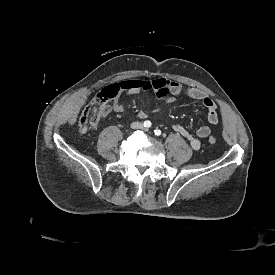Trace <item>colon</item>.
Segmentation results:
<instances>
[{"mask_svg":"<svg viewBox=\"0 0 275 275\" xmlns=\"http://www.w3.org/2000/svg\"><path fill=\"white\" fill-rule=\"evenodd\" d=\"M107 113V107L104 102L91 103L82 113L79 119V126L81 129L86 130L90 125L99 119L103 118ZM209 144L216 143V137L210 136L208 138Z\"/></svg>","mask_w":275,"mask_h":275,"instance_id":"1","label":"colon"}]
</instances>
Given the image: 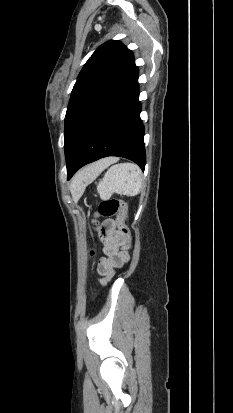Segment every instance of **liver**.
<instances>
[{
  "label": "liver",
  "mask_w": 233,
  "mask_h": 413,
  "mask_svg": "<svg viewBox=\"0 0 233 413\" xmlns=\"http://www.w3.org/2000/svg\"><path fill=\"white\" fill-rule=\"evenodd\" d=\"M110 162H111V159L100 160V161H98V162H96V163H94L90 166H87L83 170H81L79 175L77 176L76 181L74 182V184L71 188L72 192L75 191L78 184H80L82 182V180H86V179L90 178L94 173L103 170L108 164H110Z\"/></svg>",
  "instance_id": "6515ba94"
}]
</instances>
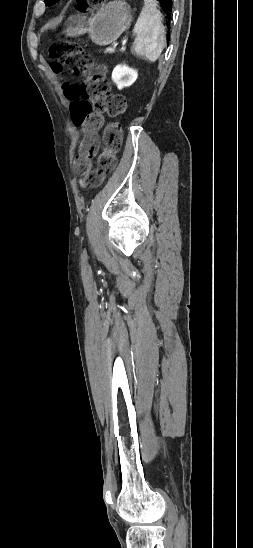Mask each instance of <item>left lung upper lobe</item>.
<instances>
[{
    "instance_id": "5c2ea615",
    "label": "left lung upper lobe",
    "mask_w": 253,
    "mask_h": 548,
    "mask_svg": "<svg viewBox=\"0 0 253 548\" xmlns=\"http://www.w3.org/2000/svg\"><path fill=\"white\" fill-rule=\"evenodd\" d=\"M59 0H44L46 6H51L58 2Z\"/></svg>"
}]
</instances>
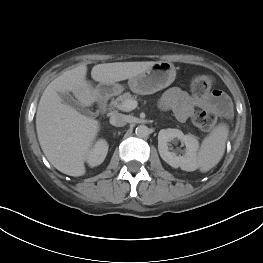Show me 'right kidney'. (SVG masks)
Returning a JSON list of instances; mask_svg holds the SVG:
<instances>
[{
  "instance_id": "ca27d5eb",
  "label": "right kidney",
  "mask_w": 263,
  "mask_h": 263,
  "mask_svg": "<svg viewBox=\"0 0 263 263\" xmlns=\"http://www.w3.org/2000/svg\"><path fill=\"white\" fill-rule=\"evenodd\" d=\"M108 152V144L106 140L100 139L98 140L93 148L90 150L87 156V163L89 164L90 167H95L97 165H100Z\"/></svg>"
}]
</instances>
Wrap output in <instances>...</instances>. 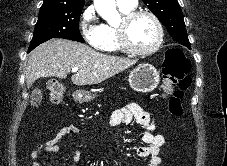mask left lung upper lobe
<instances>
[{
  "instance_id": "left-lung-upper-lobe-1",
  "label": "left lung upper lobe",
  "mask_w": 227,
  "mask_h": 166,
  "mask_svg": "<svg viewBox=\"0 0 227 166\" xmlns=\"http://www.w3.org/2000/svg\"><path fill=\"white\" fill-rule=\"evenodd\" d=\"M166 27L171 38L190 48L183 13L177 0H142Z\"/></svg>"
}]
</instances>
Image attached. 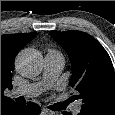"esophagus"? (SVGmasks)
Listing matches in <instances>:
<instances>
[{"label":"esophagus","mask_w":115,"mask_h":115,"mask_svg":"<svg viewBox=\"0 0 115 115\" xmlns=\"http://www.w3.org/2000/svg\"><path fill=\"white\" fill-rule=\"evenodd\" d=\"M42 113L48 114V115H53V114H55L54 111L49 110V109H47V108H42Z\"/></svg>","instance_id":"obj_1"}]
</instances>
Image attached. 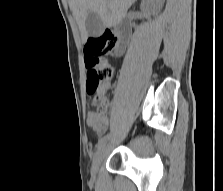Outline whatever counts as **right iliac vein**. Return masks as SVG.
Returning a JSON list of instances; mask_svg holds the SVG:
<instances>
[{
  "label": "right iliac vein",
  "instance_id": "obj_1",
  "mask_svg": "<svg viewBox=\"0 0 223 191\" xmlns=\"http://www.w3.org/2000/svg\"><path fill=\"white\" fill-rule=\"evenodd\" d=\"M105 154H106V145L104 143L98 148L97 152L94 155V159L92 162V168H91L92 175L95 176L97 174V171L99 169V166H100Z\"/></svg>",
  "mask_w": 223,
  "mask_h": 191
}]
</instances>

══════════════════════════════

ABOUT THIS TASK - Your answer should reproduce each line of the listing that holds the word "label".

TASK ANSWER -
[{"mask_svg":"<svg viewBox=\"0 0 275 275\" xmlns=\"http://www.w3.org/2000/svg\"><path fill=\"white\" fill-rule=\"evenodd\" d=\"M107 113V107L104 102L91 103L82 113L79 119V126L81 129L86 130L90 125L99 119L103 118ZM209 144L216 143V137L210 136L208 138Z\"/></svg>","mask_w":275,"mask_h":275,"instance_id":"1","label":"colon"}]
  "label": "liver",
    "label": "left lung upper lobe",
  "label": "right kidney",
  "label": "left lung upper lobe",
[{"label":"esophagus","mask_w":115,"mask_h":115,"mask_svg":"<svg viewBox=\"0 0 115 115\" xmlns=\"http://www.w3.org/2000/svg\"><path fill=\"white\" fill-rule=\"evenodd\" d=\"M42 113L48 114V115H53V114H55L54 111L49 110V109H47V108H42Z\"/></svg>","instance_id":"obj_1"}]
  "label": "right iliac vein",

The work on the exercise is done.